De acuerdo con información de la institución, el saneamiento permitió superar el déficit que durante años presionó las finanzas universitarias y que obligaba a recurrir a rescates extraordinarios para cubrir obligaciones como salarios, prestaciones, ISR, cuotas al IMSS, Infonavit e impuesto sobre la nómina.

La Universidad señala que desde el inicio de la actual administración se han cubierto puntualmente 87 quincenas.
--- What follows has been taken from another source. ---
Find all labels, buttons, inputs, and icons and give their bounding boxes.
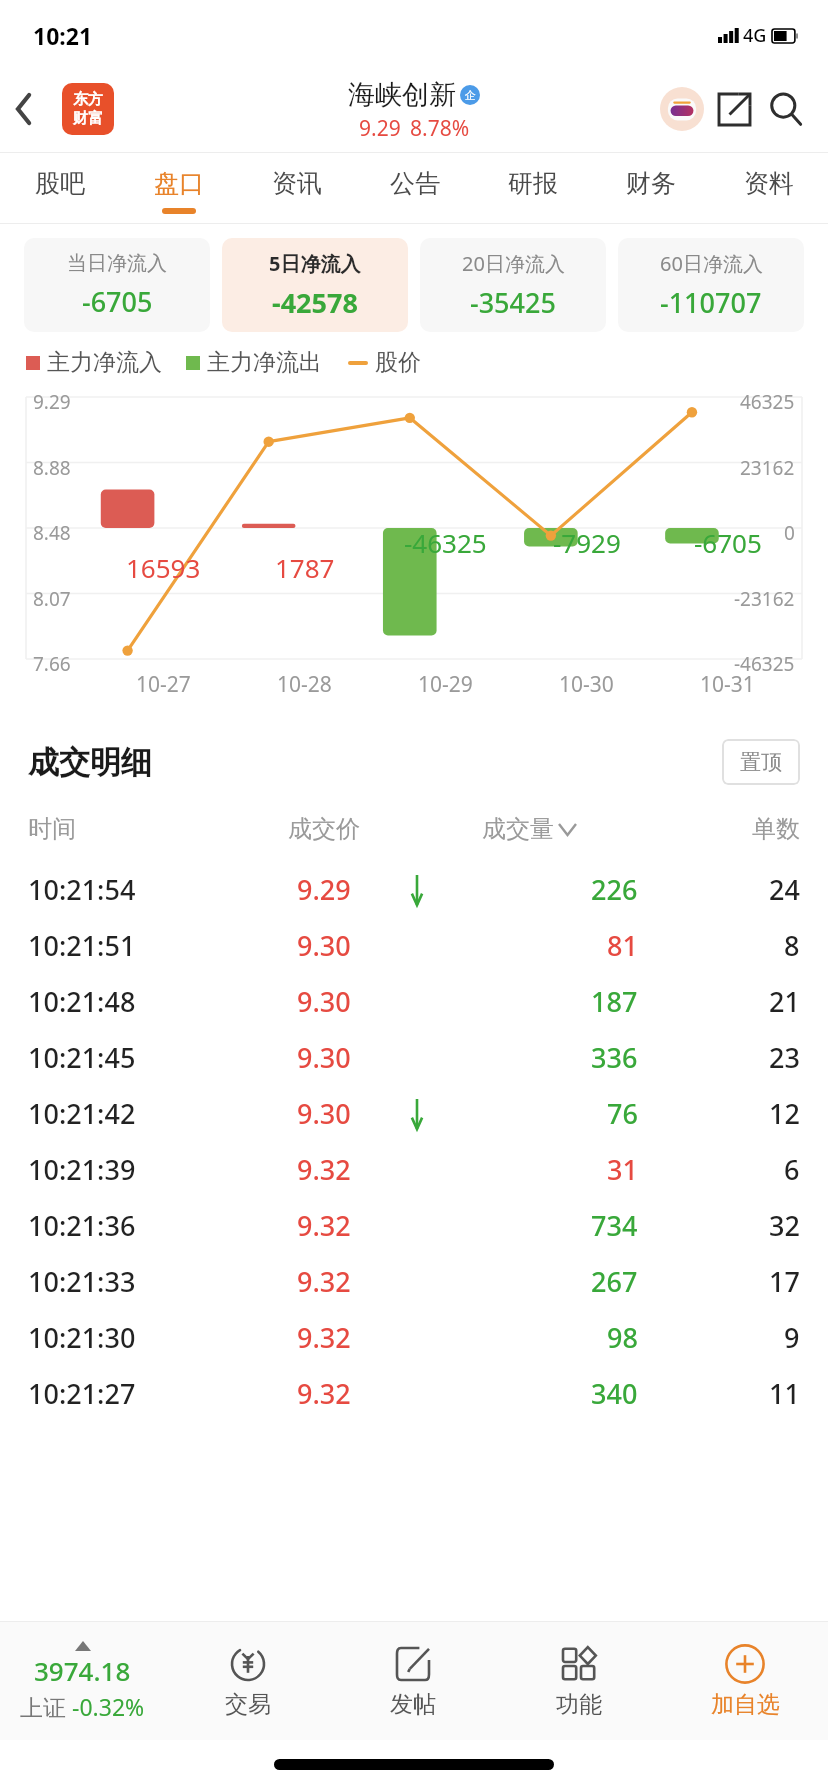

También reporta el pago de prestaciones de fin de año y, en la quincena del 15 de agosto, el cumplimiento total de la aportación a depósito por cuarto año consecutivo.
La institución sostiene que la mejora financiera permitió garantizar la continuidad de las actividades académicas y administrativas sin recurrir a rescates financieros de emergencia.
Auditorías y obligaciones patronales
La UMSNH también informó que el ejercicio de sus recursos ha sido revisado por la Auditoría Superior de la Federación (ASF) y la Auditoría Superior de Michoacán (ASM), como parte de los mecanismos de fiscalización aplicables a los organismos públicos.
A esto se suma un dictamen de cumplimiento ante el Instituto Mexicano del Seguro Social (IMSS), elaborado por un Contador Público Autorizado, mediante el cual la Universidad asegura haber acreditado el cumplimiento de sus obligaciones patronales en materia de seguridad social.

La institución atribuye el cambio financiero al manejo responsable de los recursos, la disciplina presupuestal y el control del gasto. También señala que estos avances han sido informados a la Dirección General de Educación Superior Universitaria e Intercultural y al Consejo Universitario.
La salida de la UMSNH de la lista de universidades públicas estatales en crisis financiera, reportada para 2024, representa un cambio frente al escenario que durante años obligó a la institución a depender de apoyos extraordinarios para garantizar su operación.
La pregunta ahora es: ¿podrá la Universidad Michoacana mantener esta estabilidad financiera y convertir el saneamiento en una política permanente para las próximas administraciones?